The web-server PHPred was developed to identify the phage proteins located in host cell based on the sequence information. The analysis of variance was used to seek optimized g-gap dipeptide. In jackknife cross-validation, our method can discriminate between the bacteriophage proteins located in host cell (PH proteins) and the bacteriophage proteins not located in host cell (non-PH proteins) with maximum overall accuracy of 84.2% and can further classify the bacteriophage proteins located in host cell cytoplasm (PHC proteins) and the bacteriophage proteins located in host cell membrane (PHM proteins) with maximum overall accuracy of 92.4%. 84.7% PH proteins and 83.6% non-PH proteins were correctly predicted in jackknife cross-validation. The best model can also correct identify 89.7% PHM proteins and 94.7% PHC proteins. All data can be downloaded from the Data window of this web-server.
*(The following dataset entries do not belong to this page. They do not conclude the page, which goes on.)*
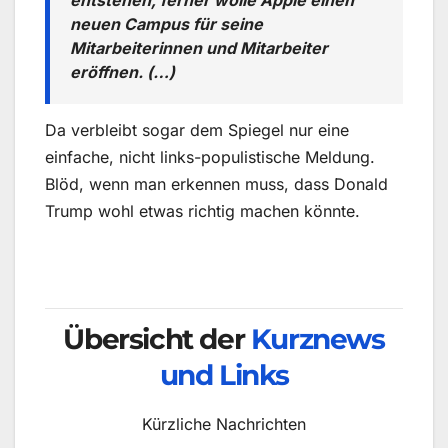
neuen Campus für seine
Mitarbeiterinnen und Mitarbeiter
eröffnen. (…)
Da verbleibt sogar dem Spiegel nur eine
einfache, nicht links-populistische Meldung.
Blöd, wenn man erkennen muss, dass Donald
Trump wohl etwas richtig machen könnte.
Übersicht der
Kurznews
und Links
Kürzliche Nachrichten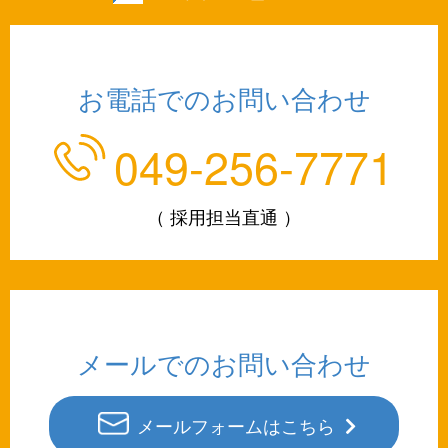
お電話でのお問い合わせ
049-256-7771
（ 採用担当直通 ）
メールでのお問い合わせ
メールフォームはこちら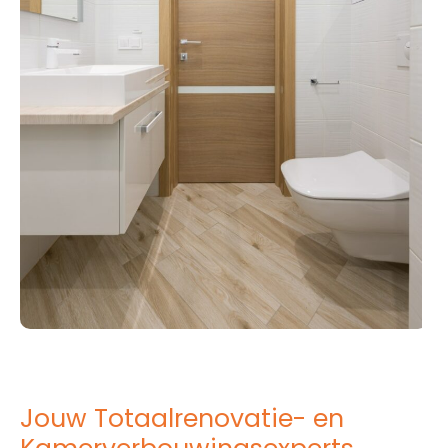
Jouw Totaalrenovatie- en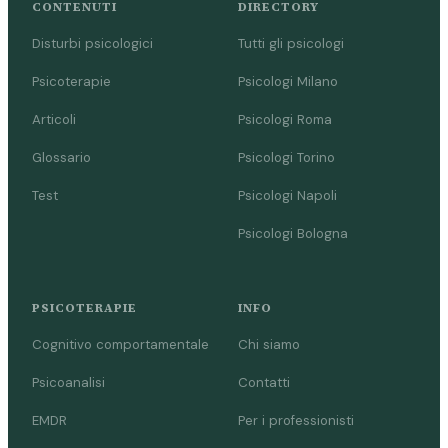
CONTENUTI
DIRECTORY
Disturbi psicologici
Tutti gli psicologi
Psicoterapie
Psicologi Milano
Articoli
Psicologi Roma
Glossario
Psicologi Torino
Test
Psicologi Napoli
Psicologi Bologna
PSICOTERAPIE
INFO
Cognitivo comportamentale
Chi siamo
Psicoanalisi
Contatti
EMDR
Per i professionisti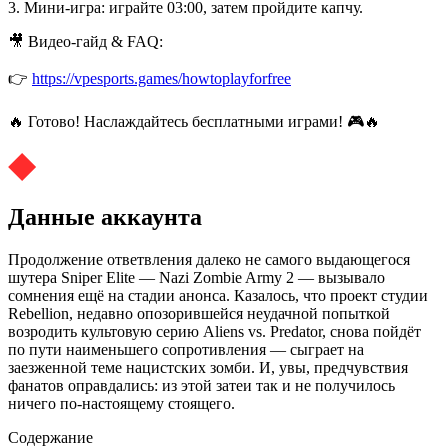
3. Мини-игра: играйте 03:00, затем пройдите капчу.
🎥 Видео-гайд & FAQ:
👉
https://vpesports.games/howtoplayforfree
🔥 Готово! Наслаждайтесь бесплатными играми! 🎮🔥
Данные аккаунта
Продолжение ответвления далеко не самого выдающегося
шутера Sniper Elite — Nazi Zombie Army 2 — вызывало
сомнения ещё на стадии анонса. Казалось, что проект студии
Rebellion, недавно опозорившейся неудачной попыткой
возродить культовую серию Aliens vs. Predator, снова пойдёт
по пути наименьшего сопротивления — сыграет на
заезженной теме нацистских зомби. И, увы, предчувствия
фанатов оправдались: из этой затеи так и не получилось
ничего по‑настоящему стоящего.
Содержание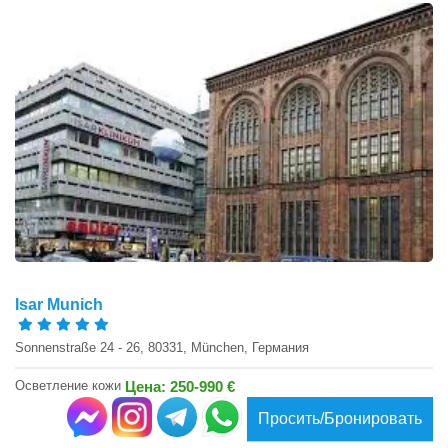
Isar Munich
Sonnenstraße 24 - 26, 80331, München, Германия
Осветление кожи
Цена: 250-990 €
Просить/Бронировать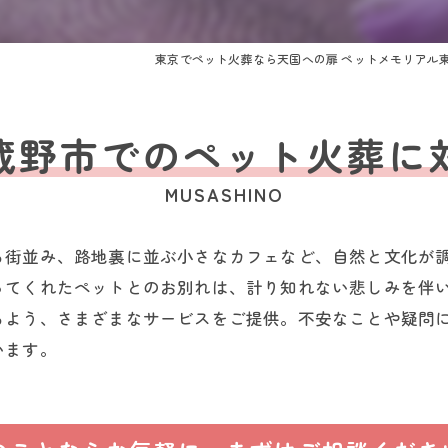
東京でペット火葬なら天国への扉 ペットメモリアル
蔵野市でのペット火葬に
MUSASHINO
る街並み、路地裏に並ぶ小さなカフェなど、自然と文化が
ってくれたペットとのお別れは、計り知れない悲しみを伴
るよう、さまざまなサービスをご提供。不安なことや疑問
います。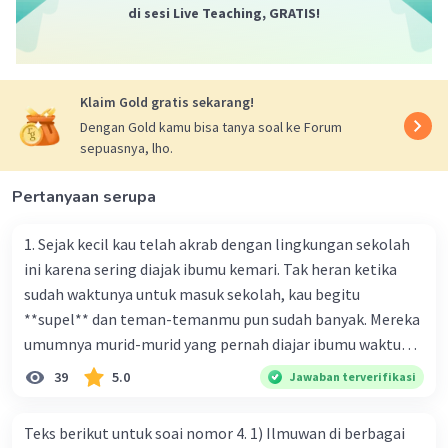
di sesi Live Teaching, GRATIS!
Klaim Gold gratis sekarang!
Dengan Gold kamu bisa tanya soal ke Forum
sepuasnya, lho.
Pertanyaan serupa
1. Sejak kecil kau telah akrab dengan lingkungan sekolah
ini karena sering diajak ibumu kemari. Tak heran ketika
sudah waktunya untuk masuk sekolah, kau begitu
**supel** dan teman-temanmu pun sudah banyak. Mereka
umumnya murid-murid yang pernah diajar ibumu waktu
kelas satu. Sedangkan aku? Aku waktu itu baru saja pindah
39
5.0
Jawaban terverifikasi
ke kota kecil ini. Makna kata bercetak tebal dalam kutipan
cerpen tersebut adalah .... A. ramah C. santun B. sopan D.
Teks berikut untuk soai nomor 4. 1) Ilmuwan di berbagai
baik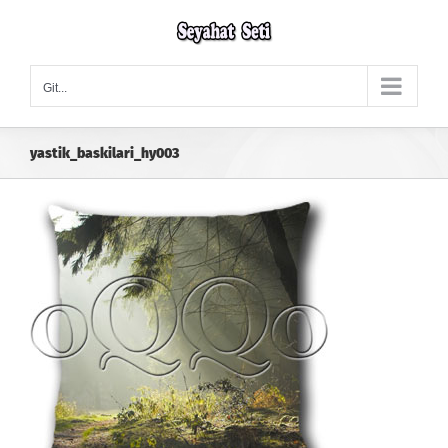
Skip
to
content
Git...
yastik_baskilari_hy003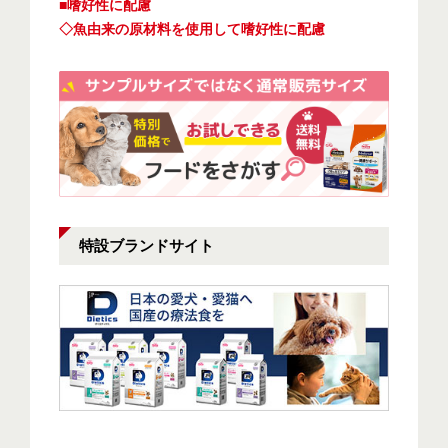
■嗜好性に配慮
◇魚由来の原材料を使用して嗜好性に配慮
特設ブランドサイト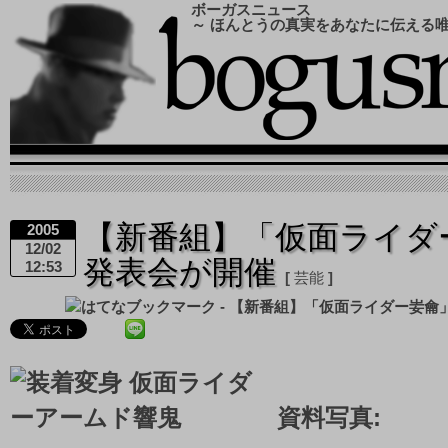
ボーガスニュース
～ ほんとうの真実をあなたに伝える
【新番組】「仮面ライダ
2005
12/02
発表会が開催
12:53
芸能
資料写真: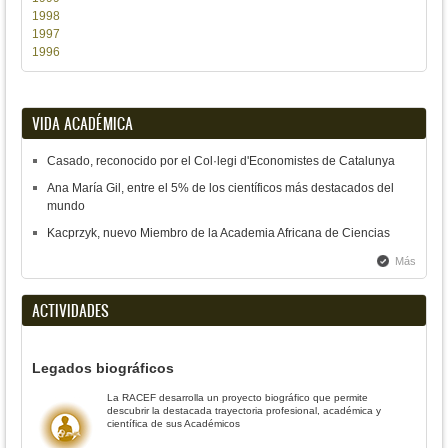
1998
1997
1996
VIDA ACADÉMICA
Casado, reconocido por el Col·legi d'Economistes de Catalunya
Ana María Gil, entre el 5% de los científicos más destacados del
mundo
Kacprzyk, nuevo Miembro de la Academia Africana de Ciencias
Más
ACTIVIDADES
Legados biográficos
La RACEF desarrolla un proyecto biográfico que permite
descubrir la destacada trayectoria profesional, académica y
científica de sus Académicos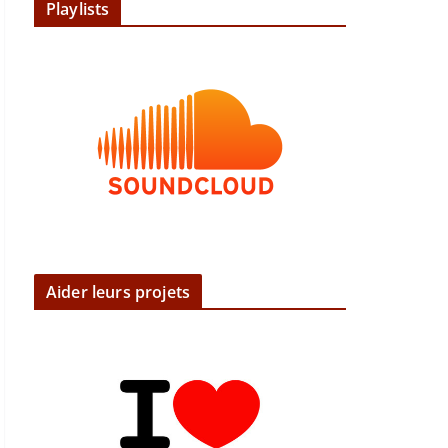
Playlists
Aider leurs projets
(1) For each submission, the number of protein sequences is limited at 100 or less;
(2) The input sequences must be in FASTA format; i.e., each protein sequence should start with a greater-than symbol (" > ") in the first column. The words right after the " > " symbol in the single initial line are optional and only used for the purpose of identification and description.
(3) If a query sequence contains any illegal character, the prediction will be stopped.